■ Supplied records ■
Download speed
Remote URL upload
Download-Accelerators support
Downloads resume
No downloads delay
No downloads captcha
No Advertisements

* * *

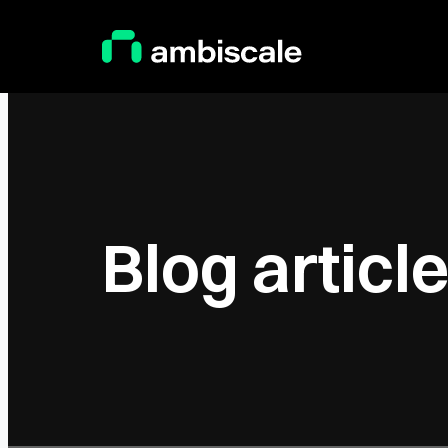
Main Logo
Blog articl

==

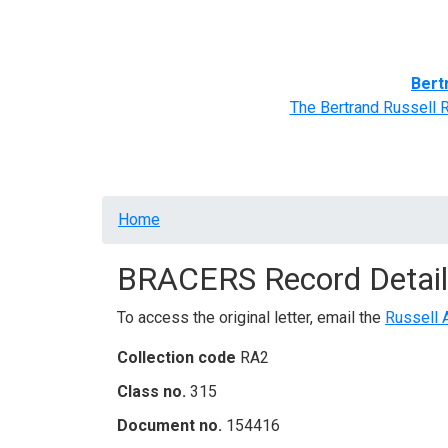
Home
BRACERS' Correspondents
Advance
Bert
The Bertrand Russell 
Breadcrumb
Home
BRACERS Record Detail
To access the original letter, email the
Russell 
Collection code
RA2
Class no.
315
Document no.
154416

■ Work to complete ■
Output the lines of the records above exactly as they appear, from the line containing "Download-Accelerators support" through the line containing "No Advertisements".

■ Solution to this problem ■
Download-Accelerators support
Downloads resume
No downloads delay
No downloads captcha
No Advertisements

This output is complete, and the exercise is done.